Арестовали не случайных людей. Из шестерых двое были председателями партийных организаций. Один писал статьи в «Арбейдербладет». Остальные – активисты профсоюзного движения. Полиция явно следила за их деятельностью, хотя она и была вполне законной.

– Нас должны вызвать в суд. Предъявить нам какие-то обвинения, – сказал Мартин.

– Они не могут нас наказать за то, что до сих пор было законным. Они запретили партию, а нас отпустят, предупредив, чтобы мы больше не занимались партийной деятельностью. Может быть, потребуют, чтобы мы являлись на поверку в Полицейское управление, – сказал моряк.

– Членов ригсдага они во всяком случае не тронут, – высказал свое мнение писатель.

– В других оккупированных странах их тронули.

– Да, немцы. Но датские власти не могут арестовать своих собственных членов парламента.
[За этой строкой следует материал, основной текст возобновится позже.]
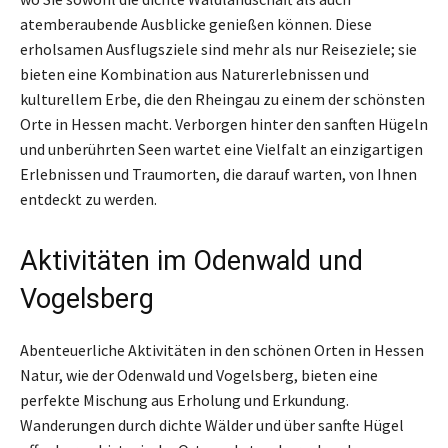
atemberaubende Ausblicke genießen können. Diese
erholsamen Ausflugsziele sind mehr als nur Reiseziele; sie
bieten eine Kombination aus Naturerlebnissen und
kulturellem Erbe, die den Rheingau zu einem der schönsten
Orte in Hessen macht. Verborgen hinter den sanften Hügeln
und unberührten Seen wartet eine Vielfalt an einzigartigen
Erlebnissen und Traumorten, die darauf warten, von Ihnen
entdeckt zu werden.
Aktivitäten im Odenwald und
Vogelsberg
Abenteuerliche Aktivitäten in den schönen Orten in Hessen
Natur, wie der Odenwald und Vogelsberg, bieten eine
perfekte Mischung aus Erholung und Erkundung.
Wanderungen durch dichte Wälder und über sanfte Hügel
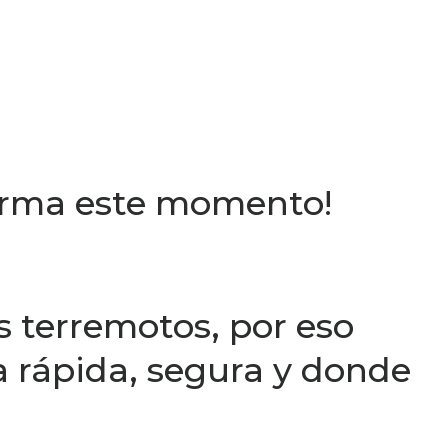
sforma este momento!
s terremotos, por eso
 rápida, segura y donde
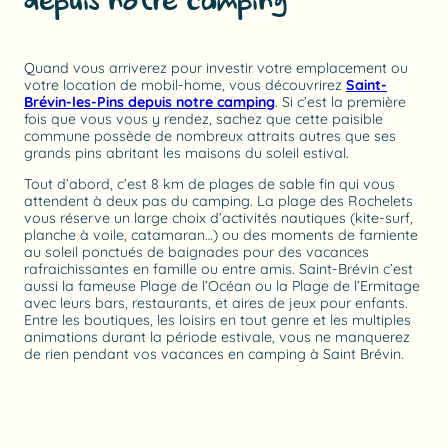
depuis notre camping
Quand vous arriverez pour investir votre emplacement ou
votre location de mobil-home, vous découvrirez
Saint-
Brévin-les-Pins depuis notre camping
. Si c’est la première
fois que vous vous y rendez, sachez que cette paisible
commune possède de nombreux attraits autres que ses
grands pins abritant les maisons du soleil estival.
Tout d’abord, c’est 8 km de plages de sable fin qui vous
attendent à deux pas du camping. La plage des Rochelets
vous réserve un large choix d’activités nautiques (kite-surf,
planche à voile, catamaran…) ou des moments de farniente
au soleil ponctués de baignades pour des vacances
rafraichissantes en famille ou entre amis. Saint-Brévin c’est
aussi la fameuse Plage de l’Océan ou la Plage de l’Ermitage
avec leurs bars, restaurants, et aires de jeux pour enfants.
Entre les boutiques, les loisirs en tout genre et les multiples
animations durant la période estivale, vous ne manquerez
de rien pendant vos vacances en camping à Saint Brévin.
– Да брось ты верить датским властям! – прервал кораблестроитель. – Они делают, что им приказали. Слышали, как нам всем отвечали в Полицейском управлении: «Мы ничего не знаем! Мы выполняем приказ!»

– Да, но это полиция. А судьи? Суды же независимы, – сказал писатель.
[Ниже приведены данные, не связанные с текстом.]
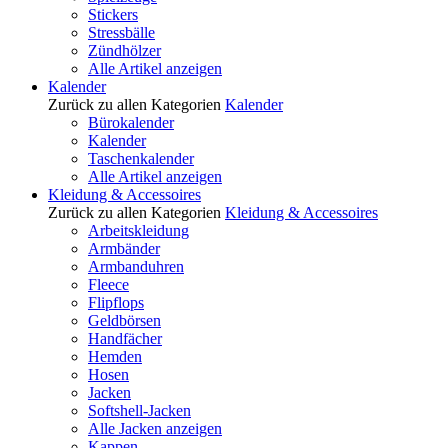
Stickers
Stressbälle
Zündhölzer
Alle Artikel anzeigen
Kalender
Zurück zu allen Kategorien
Kalender
Bürokalender
Kalender
Taschenkalender
Alle Artikel anzeigen
Kleidung & Accessoires
Zurück zu allen Kategorien
Kleidung & Accessoires
Arbeitskleidung
Armbänder
Armbanduhren
Fleece
Flipflops
Geldbörsen
Handfächer
Hemden
Hosen
Jacken
Softshell-Jacken
Alle Jacken anzeigen
Kappen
– Интеллигентские предрассудки, – возразил кораблестроитель. – Пора тебе знать, товарищ, что мы живем в классовом обществе. Официальная власть – орган для угнетения одного класса другим. И хотя власть богатства в государстве буржуазной демократии осуществляется косвенно, она тем не менее существует. Азбучная истина, товарищ!

– Ты говоришь, как по писаному. Но можно ведь представить себе, что датские судьи и в нынешней исключительной обстановке откажутся жертвовать своими земляками. Можно рассчитывать и на то, что буржуазные Судьи могут быть людьми справедливыми, что они уважают конституцию, как люди и как чиновники.

– Думаю, что немцы дали датскому высшему классу и его чиновникам желанный предлог забыть о конституции, – сказал кораблестроитель.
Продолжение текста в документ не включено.